# EXERCISE
Your output should be the records below, word for word and picture-free.

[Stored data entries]

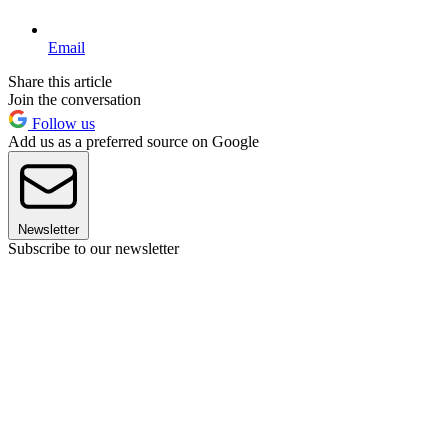
Email
Share this article
Join the conversation
Follow us
Add us as a preferred source on Google
Newsletter
Subscribe to our newsletter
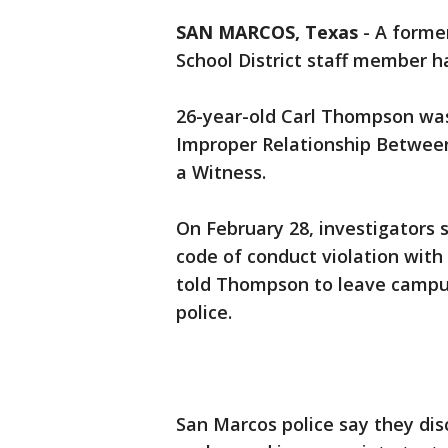
SAN MARCOS, Texas
-
A forme
School District staff member h
26-year-old Carl Thompson was
Improper Relationship Betwee
a Witness.
On February 28, investigators 
code of conduct violation with
told Thompson to leave campus
police.
San Marcos police say they di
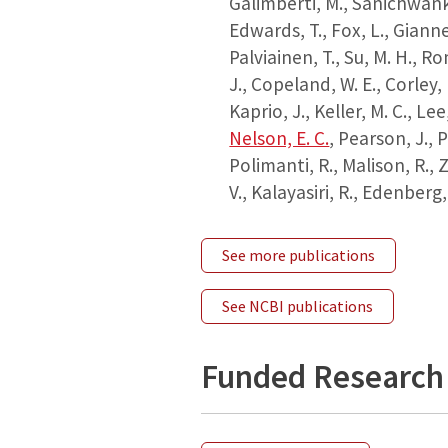
Galimberti, M., Sanichwankul
Edwards, T., Fox, L., Giannel
Palviainen, T., Su, M. H., Rom
J., Copeland, W. E., Corley, R
Kaprio, J., Keller, M. C., Lee,
Nelson, E. C.
, Pearson, J., P
Polimanti, R., Malison, R.,
V., Kalayasiri, R., Edenberg,
See more publications
See NCBI publications
Funded Research 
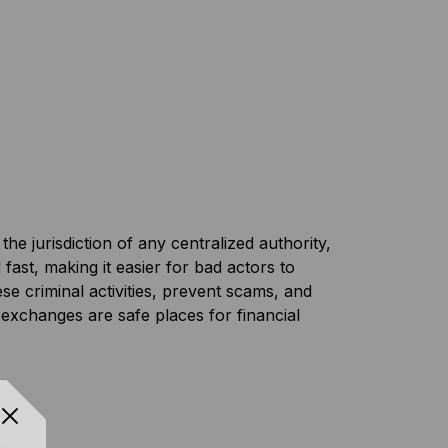
e jurisdiction of any centralized authority,
ast, making it easier for bad actors to
e criminal activities, prevent scams, and
exchanges are safe places for financial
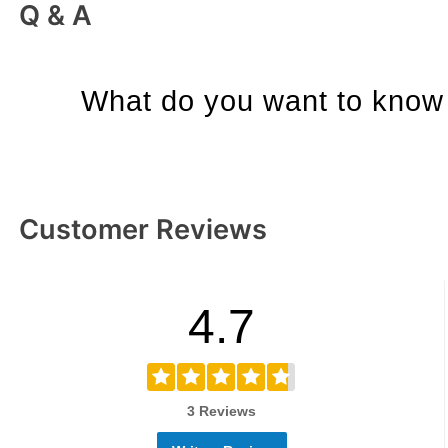
Q & A
What do you want to know 
Customer Reviews
4.7
3 Reviews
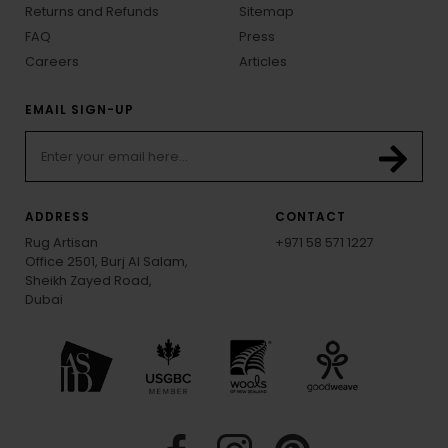
Returns and Refunds
Sitemap
FAQ
Press
Careers
Articles
EMAIL SIGN-UP
ADDRESS
CONTACT
Rug Artisan
+971 58 571 1227
Office 2501, Burj Al Salam,
Sheikh Zayed Road,
Dubai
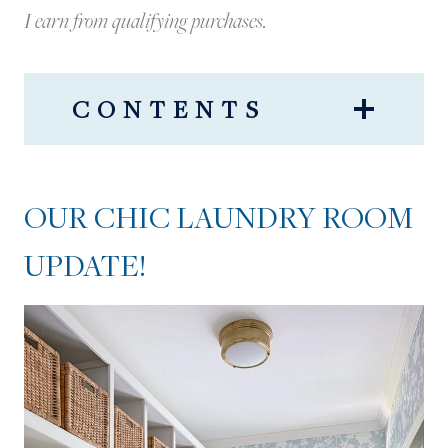
I earn from qualifying purchases.
CONTENTS
OUR CHIC LAUNDRY ROOM
UPDATE!
OUR CHIC LAUNDRY ROOM
UPDATE!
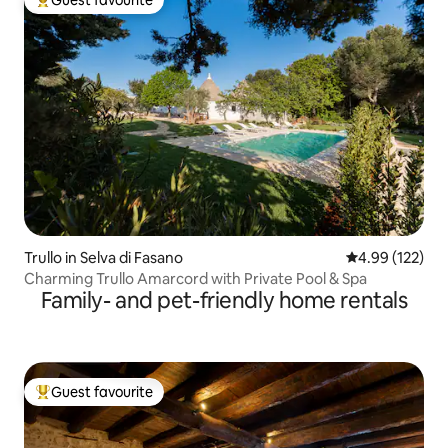
Top guest favourite
Trullo in Selva di Fasano
4.99 out of 5 a
4.99 (122)
Charming Trullo Amarcord with Private Pool & Spa
Family- and pet-friendly home rentals
Guest favourite
Top guest favourite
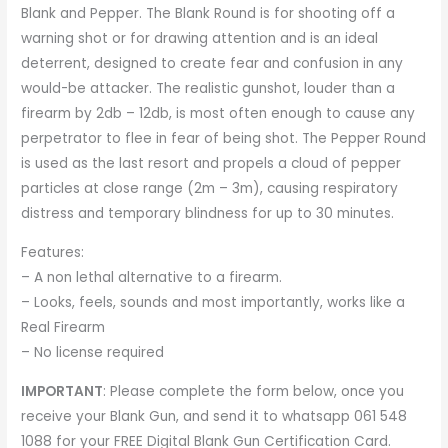
Blank and Pepper. The Blank Round is for shooting off a
warning shot or for drawing attention and is an ideal
deterrent, designed to create fear and confusion in any
would-be attacker. The realistic gunshot, louder than a
firearm by 2db – 12db, is most often enough to cause any
perpetrator to flee in fear of being shot. The Pepper Round
is used as the last resort and propels a cloud of pepper
particles at close range (2m – 3m), causing respiratory
distress and temporary blindness for up to 30 minutes.
Features:
– A non lethal alternative to a firearm.
– Looks, feels, sounds and most importantly, works like a
Real Firearm
– No license required
IMPORTANT
: Please complete the form below, once you
receive your Blank Gun, and send it to whatsapp 061 548
1088 for your
FREE Digital Blank Gun Certification Card
.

# WRITTEN SOLUTION
Email
Share this article
Join the conversation
Follow us
Add us as a preferred source on Google
Newsletter
Subscribe to our newsletter
SAN MARCOS, Texas
-
A forme
School District staff member h
26-year-old Carl Thompson was
Improper Relationship Betwee
a Witness.
On February 28, investigators 
code of conduct violation with
told Thompson to leave campus
police.
San Marcos police say they di
Galimberti, M., Sanichwankul
Edwards, T., Fox, L., Giannel
Palviainen, T., Su, M. H., Rom
J., Copeland, W. E., Corley, R
Kaprio, J., Keller, M. C., Lee,
Nelson, E. C.
, Pearson, J., P
Polimanti, R., Malison, R.,
V., Kalayasiri, R., Edenberg,
See more publications
See NCBI publications
Funded Research 
e jurisdiction of any centralized authority,
ast, making it easier for bad actors to
e criminal activities, prevent scams, and
exchanges are safe places for financial
Q & A
What do you want to know 
Customer Reviews
4.7
3 Reviews
Returns and Refunds
Sitemap
FAQ
Press
Careers
Articles
EMAIL SIGN-UP
ADDRESS
CONTACT
Rug Artisan
+971 58 571 1227
Office 2501, Burj Al Salam,
Sheikh Zayed Road,
Dubai
I earn from qualifying purchases.
CONTENTS
OUR CHIC LAUNDRY ROOM
UPDATE!
OUR CHIC LAUNDRY ROOM
UPDATE!
Top guest favourite
Trullo in Selva di Fasano
4.99 out of 5 a
4.99 (122)
Charming Trullo Amarcord with Private Pool & Spa
Family- and pet-friendly home rentals
Guest favourite
Top guest favourite
Blank and Pepper. The Blank Round is for shooting off a
warning shot or for drawing attention and is an ideal
deterrent, designed to create fear and confusion in any
would-be attacker. The realistic gunshot, louder than a
firearm by 2db – 12db, is most often enough to cause any
perpetrator to flee in fear of being shot. The Pepper Round
is used as the last resort and propels a cloud of pepper
particles at close range (2m – 3m), causing respiratory
distress and temporary blindness for up to 30 minutes.
Features:
– A non lethal alternative to a firearm.
– Looks, feels, sounds and most importantly, works like a
Real Firearm
– No license required
IMPORTANT
: Please complete the form below, once you
receive your Blank Gun, and send it to whatsapp 061 548
1088 for your
FREE Digital Blank Gun Certification Card
.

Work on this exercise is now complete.